This Article is From Feb 24, 2015

Could American Sniper Sneak Up in Two-Horse Oscar Race?

Could American Sniper Sneak Up in Two-Horse Oscar Race?

A still from American Sniper

Los Angeles:

With only a week to go before the Oscars, the all-important Best Picture prize appears locked in a two-horse race between dark comedy Birdman and coming-of-age drama Boyhood. (Also Read: American Sniper Triggers Angry Debate About Iraq)

But as Hollywood counts down the days to next Sunday's show, some are suggesting that controversial blockbuster American Sniper could yet surprise, and best the two indie films.

"Boyhood and Birdman are the frontrunners, and American Sniper is the dark horse," Matthew Belloni, executive editor of industry journal The Hollywood Reporter, told AFP.

"I wouldn't be surprised if American Sniper had a last-minute surge, because of how well it's doing at the box office," he added, referring to the movie's $365 million-plus global box office haul so far.

The Academy Awards have traditionally favored more independent, art-house fare for Best Picture, handed out at the climax of Hollywood's annual December-to-February awards season.

Birdman - about a washed-up superhero film star battling to revive his career on the stage - is definitely more along its usual lines, as is Boyhood, which took 12 years to make as the actors aged in real time.

Both have fared well in pre-Oscars shows, with Boyhood taking the Golden Globes' best film, while Birdman won a string of awards including top prizes at the Screen Actors Guild and Directors Guild of America.

But Clint Eastwood's American Sniper has unexpectedly stirred up the race, grabbing headlines both for its massive box office success and a row over its portrayal an Iraq war warrior.

Filmmaker Michael Moore claimed it hero-worships former Navy SEAL Chris Kyle, while Tea Party firebrand and former vice-presidential nominee Sarah Palin said leftists were "not fit to shine Chris Kyle's combat boots."

The question is, how many of the 6,000-odd voting members of the prestigious Academy of Motion Picture Arts and Sciences, the industry's elite body, will be swayed at this late stage?

They began casting ballots on February 6, and voting closes on Tuesday at 5:00 pm (0100 GMT Monday) -- after which only two PriceWaterhouse Coopers staff will know the results before the envelopes are opened on stage next Sunday.

While the Best Picture race is too close to call, several of the other key categories are seen as much easier to predict.

Julianne Moore is almost universally expected to win best actress for playing a professor suffering from early-onset Alzheimer's Disease in Still Alice.

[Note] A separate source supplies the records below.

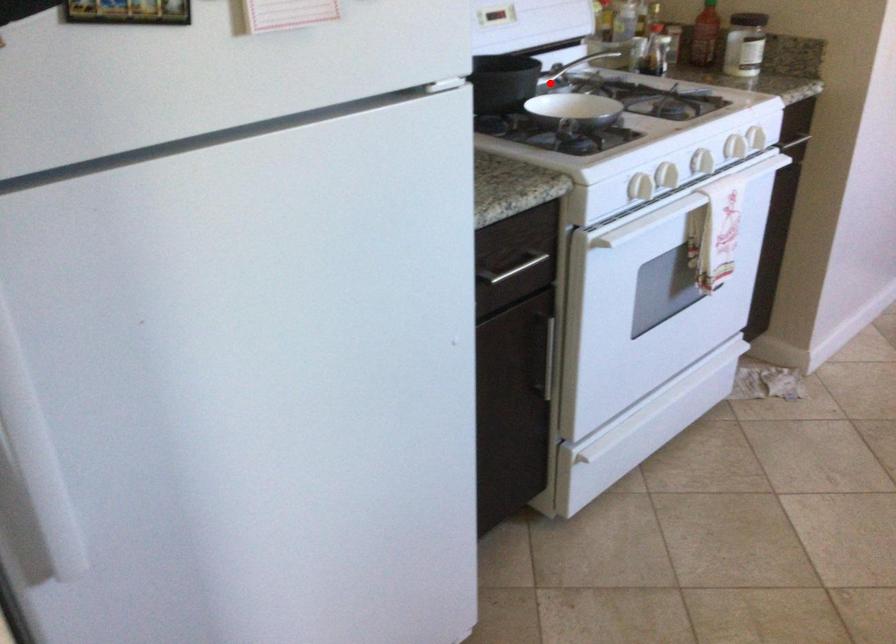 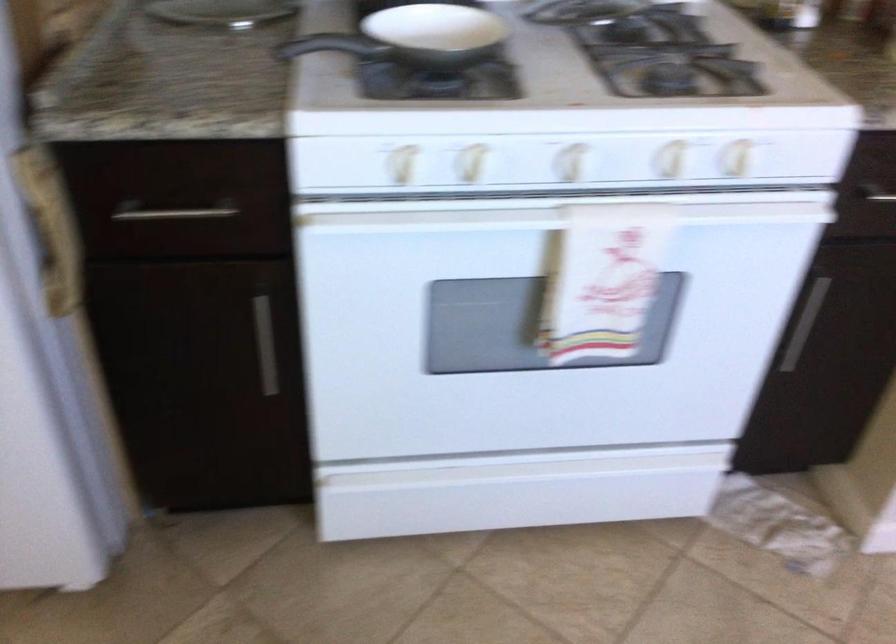 Find the pixel in the second image that matches the highlighted location in the first image.

(436, 33) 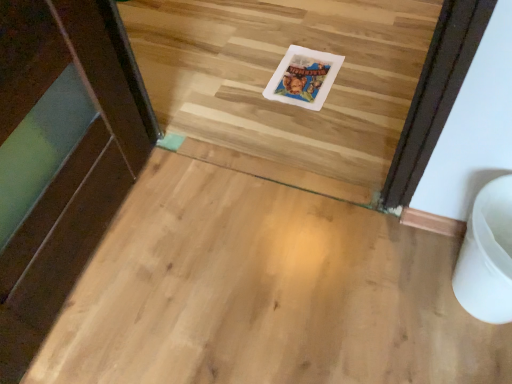 Question: From a real-world perspective, is white plastic postcard at center positioned above or below white plastic toilet bowl at lower right?

Choices:
 (A) below
 (B) above

Answer: (A)

Question: Considering the positions of white plastic postcard at center and white plastic toilet bowl at lower right in the image, is white plastic postcard at center taller or shorter than white plastic toilet bowl at lower right?

Choices:
 (A) tall
 (B) short

Answer: (B)

Question: Relative to white plastic toilet bowl at lower right, is white plastic postcard at center in front or behind?

Choices:
 (A) behind
 (B) front

Answer: (A)

Question: From a real-world perspective, is white plastic toilet bowl at lower right above or below white plastic postcard at center?

Choices:
 (A) below
 (B) above

Answer: (B)

Question: In the image, is white plastic toilet bowl at lower right positioned in front of or behind white plastic postcard at center?

Choices:
 (A) behind
 (B) front

Answer: (B)

Question: Is white plastic toilet bowl at lower right taller or shorter than white plastic postcard at center?

Choices:
 (A) short
 (B) tall

Answer: (B)

Question: Is point (503, 301) closer or farther from the camera than point (303, 97)?

Choices:
 (A) farther
 (B) closer

Answer: (B) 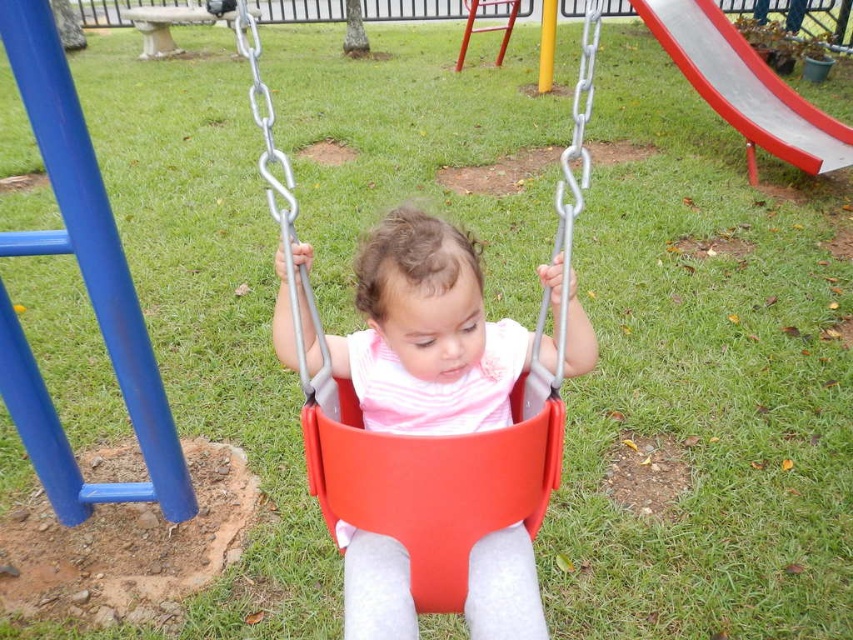 Does matte plastic swing at center have a lesser width compared to smooth plastic slide at upper right?

Correct, matte plastic swing at center's width is less than smooth plastic slide at upper right's.

Is point (419, 545) positioned after point (787, 90)?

Patricia Arquette is the favorite for best supporting actress as the mother in Boyhood.

Best actor is between Birdman star Michael Keaton and Britain's Eddie Redmayne as astrophysicist Stephen Hawking in The Theory of Everything, while JK Simmons is tipped for supporting actor for jazz drama Whiplash.

Mr Belloni said his personal forecast for best director is Mexico's Alejandro Inarritu for Birdman -- with the best picture going to Boyhood.

"So the Academy will split... much like it did last year," he said, referring to 12 Years a Slave taking the best film prize in 2014, while Gravity helmer Alfonso Cuaron -- also Mexican -- took best director.

- Uproar over all-white nominees -

Talking of 12 Years a Slave, there was uproar last month when Oscar nominations were announced, over the fact that every single one of the 20 acting nominees are white.

While Martin Luther King Jr movie Selma is among the eight Best Picture nominees, eyebrows were raised that neither its British star David Oyelowo nor director Ava DuVernay were shortlisted individually.

"The real snub here is that David Oyelowo... I think a lot of people were surprised that he did not get a nomination for that," said Mr Belloni.

More broadly, he said, Academy members "feel bad" that only white actors were nominated this year, but added: "I think the problem goes deeper than that.

"The Academy nominates the films that are put up for contention, and other than Selma there really weren't films that featured minority actors in leading and hefty roles," Mr Belloni added.

"It goes to the kinds of movies that are getting green-lit in Hollywood, and the kinds of people who are making those decisions. Hollywood has made strides in recent years to rectify the diversity problem, but it still exists."